This report originally published at defense.gov.
Allies and partners around the world should and do take comfort in the fact that the U.S. has both the will and the means to use its nuclear weapons, if necessary, to protect them from aggression, the deputy undersecretary of defense for policy said here today.
In a speech at the Brookings Institution, David J. Trachtenberg said nuclear deterrence underwrites all diplomacy and dissuades adversaries from even the thought of employing nuclear weapons — including tactical nuclear weapons — as a means to coerce, he added.
“We continue to engage with allies and partners so they understand our commitment to extend deterrence to them,” he said.
Trachtenberg added that it was therefore no surprise to allies and partners that an emphasis of that commitment was reflected in the language of the fiscal year 2020 defense budget request, the National Security Strategy, the National Defense Strategy, the Nuclear Posture Review and the Missile Defense Review.
An important aspect of this strategy, he said, is keeping adversaries such as Russia and China guessing whether the U.S. would ever employ its nuclear weapons.

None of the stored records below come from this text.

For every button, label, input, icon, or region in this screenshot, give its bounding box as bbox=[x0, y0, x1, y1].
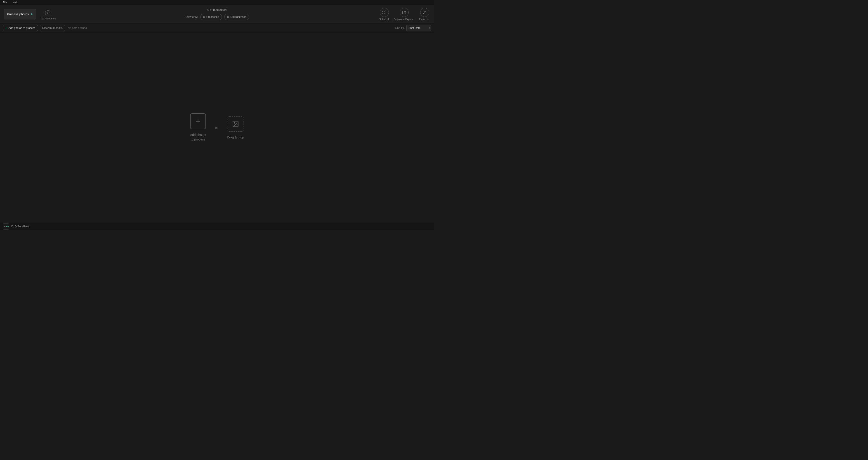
status-bar: DxO PR DxO PureRAW bbox=[0, 223, 434, 230]
folder-icon bbox=[400, 8, 409, 17]
unprocessed-label: Unprocessed bbox=[230, 15, 246, 19]
add-photos-drop-text: Add photos to process bbox=[190, 133, 206, 141]
clear-thumbnails-button[interactable]: Clear thumbnails bbox=[40, 25, 65, 31]
menu-file[interactable]: File bbox=[2, 0, 8, 4]
or-separator: or bbox=[215, 126, 218, 129]
svg-point-10 bbox=[234, 122, 235, 123]
clear-thumbnails-label: Clear thumbnails bbox=[42, 26, 63, 30]
select-all-button[interactable]: Select all bbox=[379, 8, 390, 21]
right-actions: Select all Display in Explorer Export to… bbox=[379, 8, 430, 21]
add-photos-icon-box bbox=[190, 113, 206, 129]
select-all-label: Select all bbox=[379, 18, 390, 21]
camera-icon bbox=[44, 8, 52, 17]
dxo-modules-button[interactable]: DxO Modules bbox=[41, 8, 56, 20]
processed-filter-button[interactable]: Processed bbox=[200, 14, 222, 20]
add-photos-to-process-button[interactable]: + Add photos to process bbox=[3, 25, 38, 31]
show-only-section: Show only: Processed Unprocessed bbox=[185, 14, 249, 20]
drag-drop-icon-box bbox=[228, 116, 243, 132]
secondary-toolbar: + Add photos to process Clear thumbnails… bbox=[0, 24, 434, 33]
process-photos-button[interactable]: Process photos + bbox=[4, 9, 36, 20]
dxo-logo: DxO PR bbox=[3, 223, 9, 230]
center-section: 0 of 0 selected Show only: Processed Unp… bbox=[185, 8, 249, 20]
add-photos-drop-area[interactable]: Add photos to process bbox=[190, 113, 206, 141]
top-toolbar: Process photos + DxO Modules 0 of 0 sele… bbox=[0, 5, 434, 24]
svg-point-0 bbox=[47, 12, 49, 14]
export-to-label: Export to . bbox=[419, 18, 430, 21]
export-icon bbox=[420, 8, 429, 17]
grid-icon bbox=[380, 8, 389, 17]
export-to-button[interactable]: Export to . bbox=[419, 8, 430, 21]
svg-rect-1 bbox=[383, 11, 384, 12]
processed-label: Processed bbox=[206, 15, 219, 19]
svg-rect-2 bbox=[385, 11, 386, 12]
process-photos-plus-icon: + bbox=[31, 12, 33, 16]
add-plus-icon: + bbox=[5, 26, 7, 30]
sort-section: Sort by: Shot Date File Name Import Date bbox=[395, 25, 431, 31]
display-in-explorer-label: Display in Explorer bbox=[394, 18, 414, 21]
selected-count: 0 of 0 selected bbox=[208, 8, 227, 11]
main-content: Add photos to process or Drag & drop bbox=[0, 33, 434, 223]
app-name-label: DxO PureRAW bbox=[11, 225, 29, 228]
unprocessed-dot-icon bbox=[227, 16, 229, 18]
processed-dot-icon bbox=[203, 16, 205, 18]
unprocessed-filter-button[interactable]: Unprocessed bbox=[224, 14, 249, 20]
dxo-modules-label: DxO Modules bbox=[41, 17, 56, 20]
drop-zone: Add photos to process or Drag & drop bbox=[190, 113, 244, 141]
menu-help[interactable]: Help bbox=[11, 0, 19, 4]
process-photos-label: Process photos bbox=[7, 12, 29, 16]
display-in-explorer-button[interactable]: Display in Explorer bbox=[394, 8, 414, 21]
drag-drop-area: Drag & drop bbox=[227, 116, 244, 139]
menu-bar: File Help bbox=[0, 0, 434, 5]
svg-rect-4 bbox=[385, 13, 386, 14]
sort-select[interactable]: Shot Date File Name Import Date bbox=[406, 25, 431, 31]
sort-select-wrapper: Shot Date File Name Import Date bbox=[406, 25, 431, 31]
add-photos-label: Add photos to process bbox=[8, 26, 35, 30]
svg-rect-3 bbox=[383, 13, 384, 14]
drag-drop-label: Drag & drop bbox=[227, 135, 244, 139]
sort-by-label: Sort by: bbox=[395, 26, 405, 30]
show-only-label: Show only: bbox=[185, 15, 198, 19]
no-path-label: No path defined bbox=[68, 26, 87, 30]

That’s why this and previous administrations have refused to countenance the promise to not use nuclear weapons as a first-strike option, Trachtenberg noted.
Important Steps Being Taken
The Defense Department has taken action to assure allies and partners through demonstration of its commitment to strengthening nuclear deterrence, he said.
As examples, Trachtenberg cited the $25 billion request in the 2020 defense budget to modernize the nuclear triad, sharing nuclear strategy and nuclear deployment capability with NATO partners and forward-deploying U.S. nuclear weapons to Europe.
He noted that the U.S. coordinates nuclear deployments with France and the United Kingdom, which also have nuclear weapons.
And finally, Trachtenberg said, throughout the Indo-Pacific region, the U.S. works closely with allies and partners who feel threatened by an increasingly belligerent China. Over the last 10 years, much more robust discussions with them have been taking place regarding U.S. commitments, he said, including extending the nuclear umbrella.